Bancário infeliz que mora em São Paulo sem lembranças de sua infância no sertão nordestino do Brasil, Ubaldo volta à sua cidade natal por conta da morte do pai. Ele descobre uma herança, duas irmãs e um destino que deve seguir.

Crítica

Polícia mata gente inocente.
E quem era inocente hoje já virou bandido,
pra poder comer um pedaço de pão todo fodido.
Banditismo por pura maldade, banditismo por necessidade
”.

As palavras acima foram cantadas por Chico Science & Nação Zumbi, em 1994. Pré ou pós, os rios da desigualdade social brasileira continuam a seguir seus cursos naturais. E não poderia ser diferente, pois pouco foi feito para que esses contornos fossem transformados. Entretanto, principalmente nas últimas duas décadas, faíscas de insurreição multifacetada podem ser conferidas no nordeste, uma das regiões mais castigadas por essa conjuntura no país. Cada vez mais, seus cidadãos se apropriam de suas narrativas. Cangaço Novo é um desses exemplos. Difundida como um eletrizante seriado de ação, a produção é, preferencialmente, um manifesto contra a repressão.

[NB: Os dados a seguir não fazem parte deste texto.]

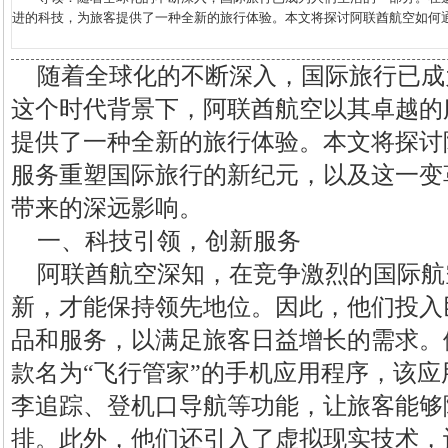
进的科技，为旅客提供了一种全新的旅行体验。本文将探讨阿联酋航空如何通过
随着全球化的不断深入，国际旅行已成
这个时代背景下，阿联酋航空以其卓越的
提供了一种全新的旅行体验。本文将探讨
服务重塑国际旅行的新纪元，以及这一变
带来的深远影响。
一、科技引领，创新服务
阿联酋航空深知，在竞争激烈的国际航
新，才能保持领先地位。因此，他们投入
品和服务，以满足旅客日益增长的需求。
款名为“飞行管家”的手机应用程序，该
李追踪、登机口导航等功能，让旅客能够
排。此外，他们还引入了虚拟现实技术，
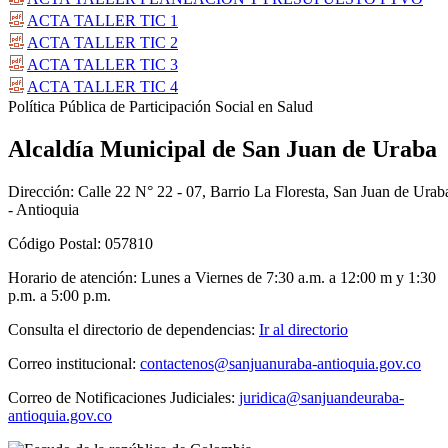
ACTA TALLER TIC 1
ACTA TALLER TIC 2
ACTA TALLER TIC 3
ACTA TALLER TIC 4
​Política Pública de Participación Social en Salud
Alcaldía Municipal de San Juan de Uraba
Dirección: Calle 22 N° 22 - 07, Barrio La Floresta, San Juan de Urab
- Antioquia
Código Postal: 057810
Horario de atención: Lunes a Viernes de 7:30 a.m. a 12:00 m y 1:30
p.m. a 5:00 p.m.
Consulta el directorio de dependencias:
Ir al directorio
Correo institucional:
contactenos@sanjuanuraba-antioquia.gov.co
Correo de Notificaciones Judiciales:
juridica@sanjuandeuraba-
antioquia.gov.co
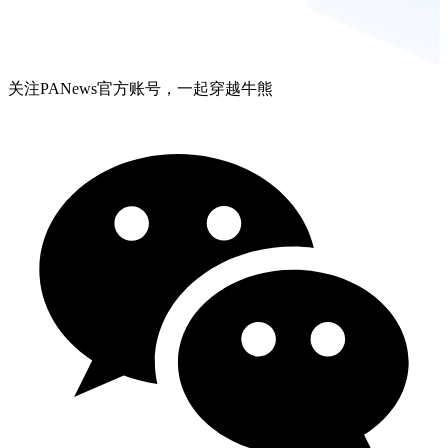
关注PANews官方账号，一起穿越牛熊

Na trama, seguimos a saga de Ubaldo (Allan Souza Lima). Na cidade de São Paulo, após ser expulso do exército e também demitido de seu emprego como bancário, ele não sabe como custear o caríssimo tratamento médico de seu pai adotivo, Ernesto (Ricardo Blat). Ao encontrar uma carta escondida nos pertences deste que lhe amparou, Ubaldo descobre que pode ter alguma “herança” a receber no lugar onde nasceu e saiu ainda criança: a pequena cidade de Cratará, interior do Ceará. Ao chegar na região, descobre que seu pai biológico, Amaro Vaqueiro (encarnado pelo próprio Allan), foi um famoso cangaceiro de espírito Robin Hood. Em meio à isso, o protagonista conhece outras duas herdeiras dessa espécie de divindade em relação à família Vaqueiro, suas irmãs Dinorah (Alice Carvalho) e Dilvânia (Thainá Duarte). Com pouca relutância, dada a pobreza e sentimento de impotência, Ubaldo ingressa no cangaço.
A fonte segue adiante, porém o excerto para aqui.